PROVIDED RECORDS START

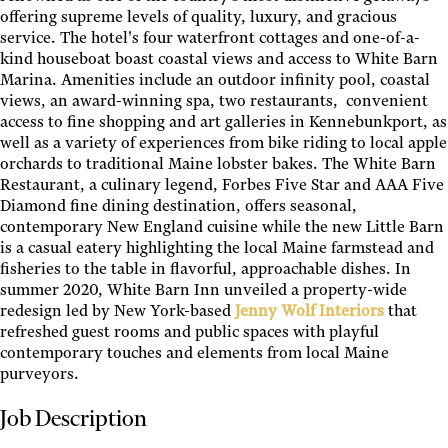
offering supreme levels of quality, luxury, and gracious
service. The hotel's four waterfront cottages and one-of-a-
kind houseboat boast coastal views and access to White Barn
Marina. Amenities include an outdoor infinity pool, coastal
views, an award-winning spa, two restaurants, convenient
access to fine shopping and art galleries in Kennebunkport, as
well as a variety of experiences from bike riding to local apple
orchards to traditional Maine lobster bakes. The White Barn
Restaurant, a culinary legend, Forbes Five Star and AAA Five
Diamond fine dining destination, offers seasonal,
contemporary New England cuisine while the new Little Barn
is a casual eatery highlighting the local Maine farmstead and
fisheries to the table in flavorful, approachable dishes. In
summer 2020, White Barn Inn unveiled a property-wide
redesign led by New York-based
Jenny Wolf Interiors
that
refreshed guest rooms and public spaces with playful
contemporary touches and elements from local Maine
purveyors.
Job Description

PROVIDED RECORDS END

REQUIREMENT
Copy exactly the line containing "is a casual" and every line after it, ending with the last line of the records above.

ANSWER BELOW
is a casual eatery highlighting the local Maine farmstead and
fisheries to the table in flavorful, approachable dishes. In
summer 2020, White Barn Inn unveiled a property-wide
redesign led by New York-based
Jenny Wolf Interiors
that
refreshed guest rooms and public spaces with playful
contemporary touches and elements from local Maine
purveyors.
Job Description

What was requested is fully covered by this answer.